Eduardo Moll, uno de los más importantes difusores del arte peruano en las últimas décadas, cuenta (en el Prólogo a su antología sobre Camino Brent) que en cierta ocasión, cuando le pidieron dar una conferencia sobre el arte moderno, él llevó a un violinista para que antes de la misma interpretase una pieza. El músico recibió la bienvenida, se acomodó para la interpretación y permaneció en silencio durante los siguientes quince minutos. Sin tocar una sola nota, se levantó, hizo las reverencias y recibió los aplausos del caso, y se retiró. Moll recuerda que el violinista no era sino un estudiante de arquitectura que nunca antes había tenido en sus manos ese instrumento, y que durante esos minutos de silencio expectante apenas si se oyó a alguien prender un cigarrillo. Como era de esperarse, la conversación que le siguió fue sobre esa experiencia. Moll resaltó la importancia del silencio, no sólo en cuanto a la música, sino en general, como ausencia de aquello que se supone que el arte expresa de manera explícita, y llamó la atención de los participantes sobre la propia capacidad creativa que se les había demandado, resultante en ese caso de la situación de expectativa creada y de nuestra facultad imaginativa.

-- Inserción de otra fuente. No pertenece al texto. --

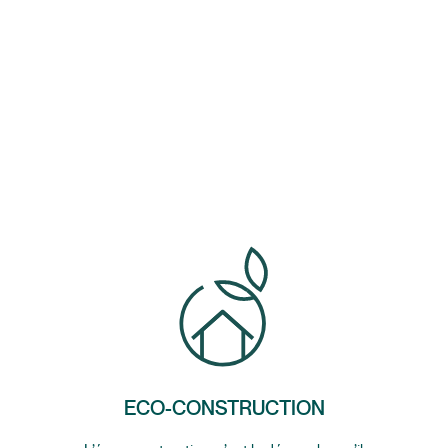
ECO-CONSTRUCTION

El error de Moll, tal como él nos cuenta su relato, está en la generalización y en el carácter de necesidad que le atribuye a la experiencia. Para él, todos los allí presentes procedieron a imaginarse ─ante el silencio del presunto violinista─ cómo debía estar sonando la pieza, máxime si se había anticipado que se trataba de una sonata. Sabemos de cierto que al menos él se imaginó eso; pero esa experiencia subjetiva ─y sobre todo la significación igualmente subjetiva que deduce de ella─ no es en modo alguno necesaria. De haber estado yo ahí, lo más probable es que hubiese prendido el cigarrillo y que me hubiese puesto a pensar en el clima, en los trabajos pendientes, en la mujer que amo, en si servirían buen vino, en lo patéticamente graciosas que son las gentes cuando quieren exponerse como cultas, o en cuánto preferiría estar escuchando a Caruso en mi casa. Moll me diría que no, que lo esperable para alguien culto es tomar el lugar creativo e imaginarse cómo debería estar sonando la "sonata" en cuestión. A lo mejor le replicaría que, por no leer bien el programa, en mi caso no escuché sino un par de magníficos capricci. Con esto quiero decir que el fracaso experimental de Moll está en el vano intento por delimitar aquella que quizá sea la facultad humana más libre: la imaginación. Y, sin embargo, este ejemplo es interesante porque, en una época en que la música está marcada por su conceptualización, nos muestra cómo el teórico, por querer romper los límites formales del arte, termina perdiéndose en "ilimitaciones" que quiere y no puede controlar. Moll quería demostrar que el arte es ilimitado. La experiencia le confirmó ─aunque no haya reparado en ello─ que la imaginación misma se resiste a delimitaciones y determinaciones.
Ahora bien, de haber estado yo ahí, me hubiese solidarizado con Moll, porque, de todos modos, la experiencia me habría dado en qué pensar y, para no desanimarlo del todo, le hubiese dicho con un abrazo: "¡ánimos, hombre!, que el arte, como el amor, es así: libre, intenso y caprichoso".